**Saved entries**

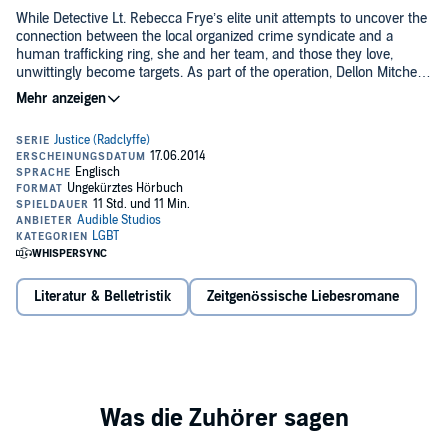
While Detective Lt. Rebecca Frye’s elite unit attempts to uncover the
connection between the local organized crime syndicate and a
human trafficking ring, she and her team, and those they love,
unwittingly become targets. As part of the operation, Dellon Mitchell
goes undercover with a young woman posing as her lover - a
©2009 Radclyffe (P)2014 Audible, Inc.
woman with a secret agenda who puts Mitchell's personal and
professional life at risk. Before long, the hunters and the hunted are
caught in a complex web of double-crosses and desire where the
lines between good and evil blur, and justice may be the ultimate
victim.
Literatur & Belletristik
Zeitgenössische Liebesromane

**TASK GOAL**
Output the data above exactly, beginning at its first line and ending with the line that holds "woman with a". Leave out the pictures and add nothing.

**ANSWER TO THIS TASK**
While Detective Lt. Rebecca Frye’s elite unit attempts to uncover the
connection between the local organized crime syndicate and a
human trafficking ring, she and her team, and those they love,
unwittingly become targets. As part of the operation, Dellon Mitchell
goes undercover with a young woman posing as her lover - a
©2009 Radclyffe (P)2014 Audible, Inc.
woman with a secret agenda who puts Mitchell's personal and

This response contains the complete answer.